Application of neural networks to the search of objects in an image

 

Yurii Yakymenko1 and Vitalii Dzyuba1

 

1Faculty of Electronics, National Technical University of Ukraine “KPI”, 03056, 16 Polytechnichna st., room 201, Kiev, Ukraine; e-mail: dzyuba@ee.ntu-kpi.kiev.ua

 

 

The pattern recognition is one of fundamental problems, whose solution implies classification of objects on images. For identification of images various systems of technical vision are used permitting to find a certain object on the image, and to identify it. As a rule, the methods of search are aimed to solving some specific problem for a certain class of objects, so that the problem of creating an instrument aiding in seeking for various objects on images is a pressing task. The purpose of this work consists in development of a neural-network algorithm with high ability of classification — in order to seek effectively for different classes of objects on images. An integral part of the detector responsible for the search represents a neural network falling in the class of associative-type computation devices. The learning of the network, i.e. its ability to identify different objects, was carried on with the use of the AdaBoost magnification method. For the objects we took images of human faces and eyes, images of car number-plates, and of passive components on a printed circuit board.
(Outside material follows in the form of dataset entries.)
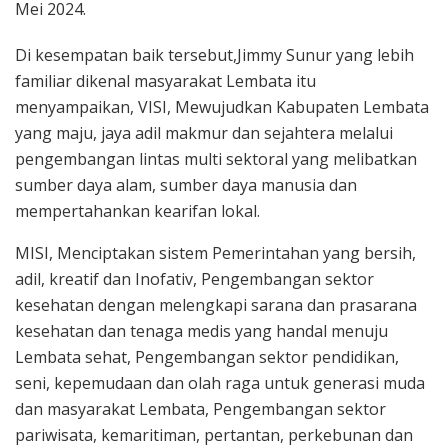
Mei 2024.
Di kesempatan baik tersebut,Jimmy Sunur yang lebih
familiar dikenal masyarakat Lembata itu
menyampaikan, VISI, Mewujudkan Kabupaten Lembata
yang maju, jaya adil makmur dan sejahtera melalui
pengembangan lintas multi sektoral yang melibatkan
sumber daya alam, sumber daya manusia dan
mempertahankan kearifan lokal.
MISI, Menciptakan sistem Pemerintahan yang bersih,
adil, kreatif dan Inofativ, Pengembangan sektor
kesehatan dengan melengkapi sarana dan prasarana
kesehatan dan tenaga medis yang handal menuju
Lembata sehat, Pengembangan sektor pendidikan,
seni, kepemudaan dan olah raga untuk generasi muda
dan masyarakat Lembata, Pengembangan sektor
pariwisata, kemaritiman, pertantan, perkebunan dan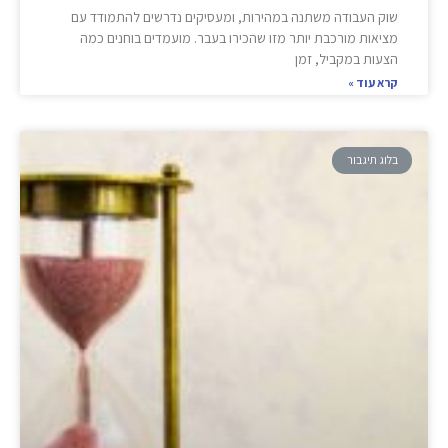
שוק העבודה משתנה במהירות, ומעסיקים נדרשים להתמודד עם
מציאות מורכבת יותר מזו שהכירו בעבר. מועמדים בוחנים כמה
הצעות במקביל, זמן
קרא עוד »
בלוג תיגבור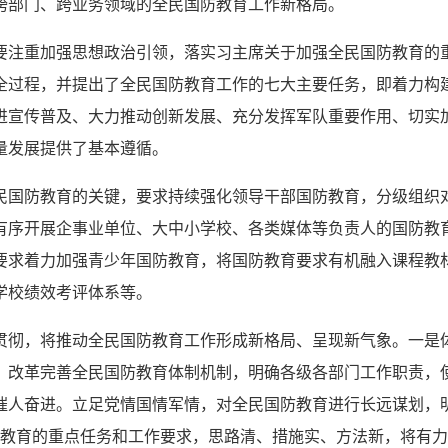
跨部门、跨业务领域的全民国防教育工作新格局。
要注重加强思想政治引领，落实习主席关于加强全民国防教育的
全过程，并提出了全民国防教育工作的七大主要任务，即着力构
进宣传普及、大力推动创新发展、充分发挥军队重要作用、切实
量发展提供了基本遵循。
民国防教育的关键，要求持续强化领导干部国防教育，分级组织
有序开展企事业单位、大中小学校、各类媒体等负责人的国防教
要求着力加强青少年国防教育，将国防教育要求有机融入课程教
学校绩效考评体系等。
贯彻，将推动全民国防教育工作形成新格局、呈现新气象。一是
，改革完善全民国防教育体制机制，明确各级各部门工作职责，
催人奋进。立足党情国情军情，对全民国防教育进行长远谋划，
国防教育的重点任务和工作要求，思路清、措施实、方法新，将有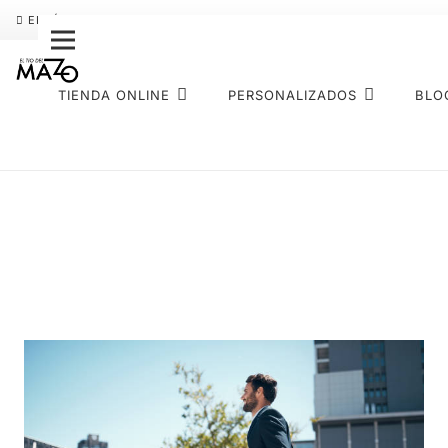
ENVÍO GRATIS
PAGO FRACCIONADO SEQURA
SOBRE NOS
TIENDA ONLINE
PERSONALIZADOS
BLO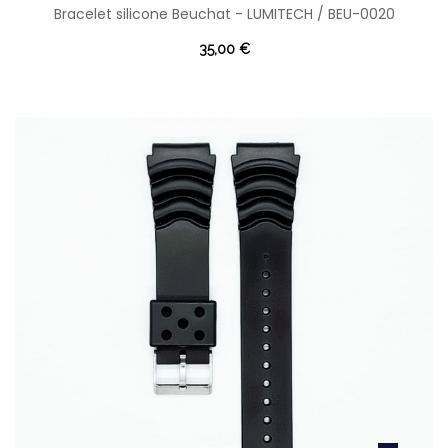
Bracelet silicone Beuchat - LUMITECH / BEU-0020
35,00 €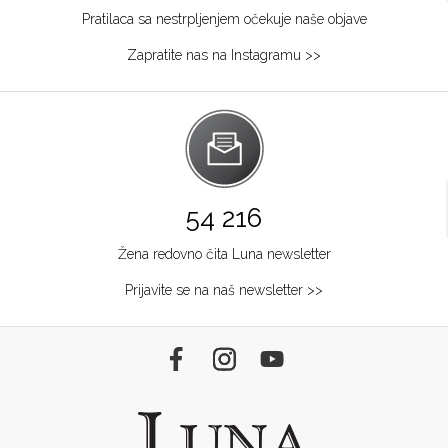
Pratilaca sa nestrpljenjem očekuje naše objave
Zapratite nas na Instagramu >>
54 216
Žena redovno čita Luna newsletter
Prijavite se na naš newsletter >>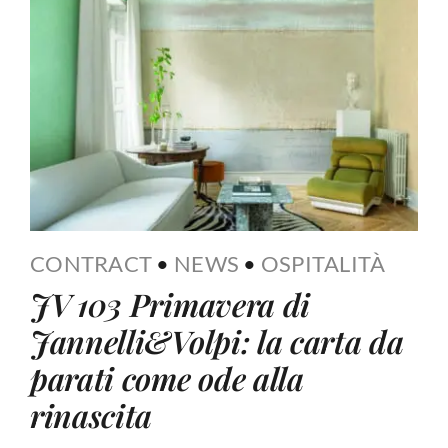
CONTRACT
•
NEWS
•
OSPITALITÀ
JV 103 Primavera di
Jannelli&Volpi: la carta da
parati come ode alla
rinascita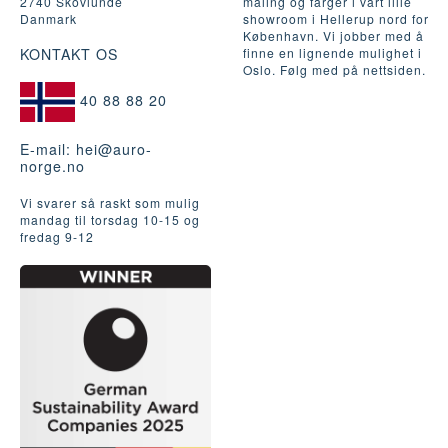
2740 Skovlunde
maling og farger i vårt lille
Danmark
showroom i Hellerup nord for
København. Vi jobber med å
KONTAKT OS
finne en lignende mulighet i
Oslo. Følg med på nettsiden.
40 88 88 20
E-mail:
hei@auro-
norge.no
Vi svarer så raskt som mulig
mandag til torsdag 10-15 og
fredag ​​9-12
To perform teaching and testing the detector, we have developed a package of programs were written in the C++ programming language and compiled in Microsoft Visual Studio 2005. As shown by the tests, the newly developed approach to search for different classes of objects with the use of a neural network is very effective. According to the tests, the percentage of correctly identified objects of the selected images was 99.8% when checking human faces, 98.9% for human eyes, 96.2% for car number-plates, and 96.4% for passive elements on a PCB. The obtained results confirm high performance of the neural network, which turns out to be a versatile instrument adding to right and efficient finding of different classes of objects on different images.